▸ GOAL OF THE EXERCISE: Locate all lines in the data below that hold "Estadio" and show them.

▸ STORED DATA:
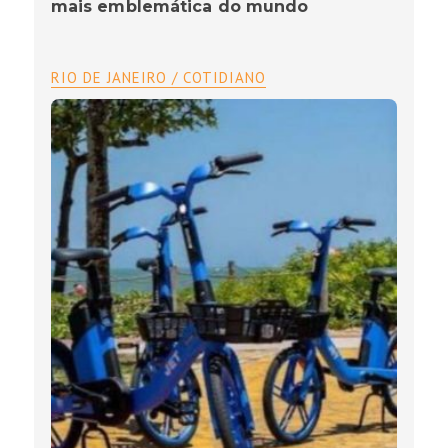
mais emblemática do mundo
RIO DE JANEIRO / COTIDIANO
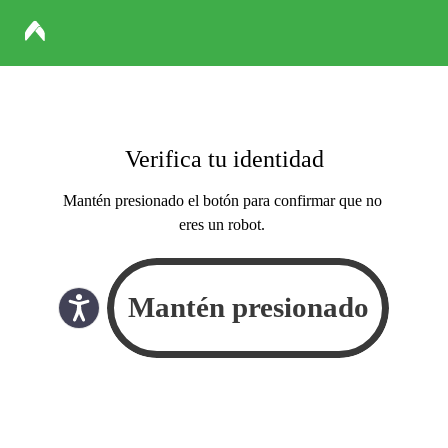
Verifica tu identidad
Mantén presionado el botón para confirmar que no
eres un robot.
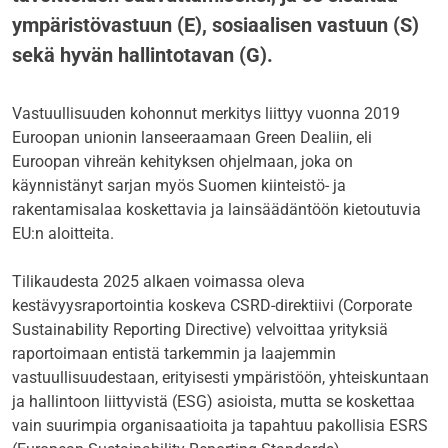
ympäristövastuun (E), sosiaalisen vastuun (S)
sekä hyvän hallintotavan (G).
Vastuullisuuden kohonnut merkitys liittyy vuonna 2019
Euroopan unionin lanseeraamaan Green Dealiin, eli
Euroopan vihreän kehityksen ohjelmaan, joka on
käynnistänyt sarjan myös Suomen kiinteistö- ja
rakentamisalaa koskettavia ja lainsäädäntöön kietoutuvia
EU:n aloitteita.
Tilikaudesta 2025 alkaen voimassa oleva
kestävyysraportointia koskeva CSRD-direktiivi (Corporate
Sustainability Reporting Directive) velvoittaa yrityksiä
raportoimaan entistä tarkemmin ja laajemmin
vastuullisuudestaan, erityisesti ympäristöön, yhteiskuntaan
ja hallintoon liittyvistä (ESG) asioista, mutta se koskettaa
vain suurimpia organisaatioita ja tapahtuu pakollisia ESRS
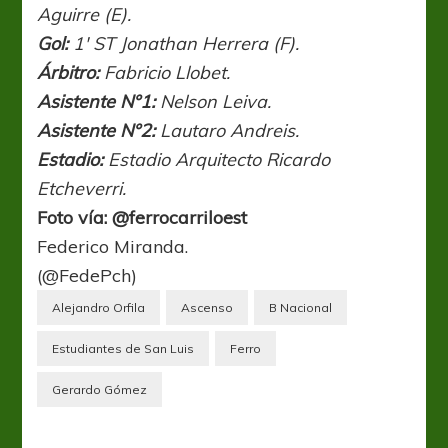
Aguirre (E).
Gol:
1′ ST Jonathan Herrera (F).
Árbitro:
Fabricio Llobet.
Asistente N°1:
Nelson Leiva.
Asistente N°2:
Lautaro Andreis.
Estadio:
Estadio Arquitecto Ricardo
Etcheverri.
Foto vía: @ferrocarriloest
Federico Miranda.
(@FedePch)
Alejandro Orfila
Ascenso
B Nacional
Estudiantes de San Luis
Ferro
Gerardo Gómez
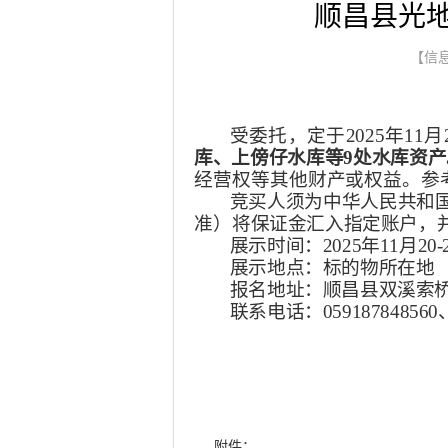
顺昌县光
【信息
受委托，定于
2025年11月
库、上傍仔水库等
9处
水库资产
经营权等其他财产或权益。
参
竞买人须为中华人民共和
准）
将保证金汇入指定账户
，
展示时间：
2025年11月
20-
展示地点：标的物所在地
报名地址：
顺昌
县双溪索
联系电话：
059187848560
附件：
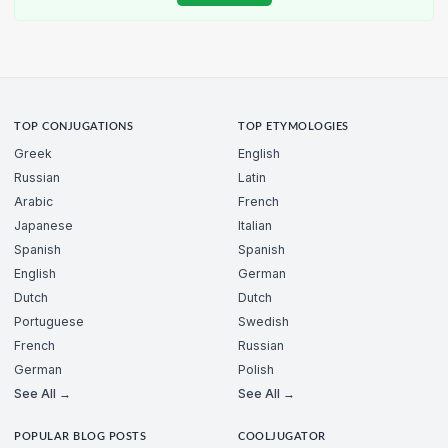
TOP CONJUGATIONS
TOP ETYMOLOGIES
Greek
English
Russian
Latin
Arabic
French
Japanese
Italian
Spanish
Spanish
English
German
Dutch
Dutch
Portuguese
Swedish
French
Russian
German
Polish
See All →
See All →
POPULAR BLOG POSTS
COOLJUGATOR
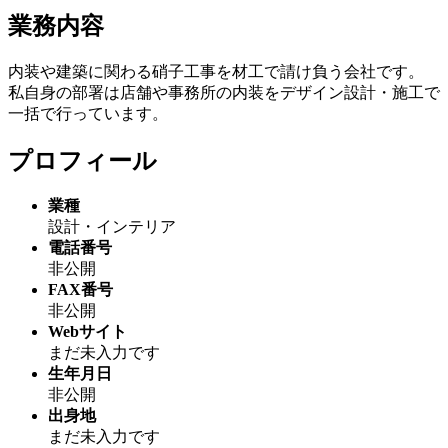
業務内容
内装や建築に関わる硝子工事を材工で請け負う会社です。
私自身の部署は店舗や事務所の内装をデザイン設計・施工で
一括で行っています。
プロフィール
業種
設計・インテリア
電話番号
非公開
FAX番号
非公開
Webサイト
まだ未入力です
生年月日
非公開
出身地
まだ未入力です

▸ FINAL ANSWER:
Estadio:
Estadio Arquitecto Ricardo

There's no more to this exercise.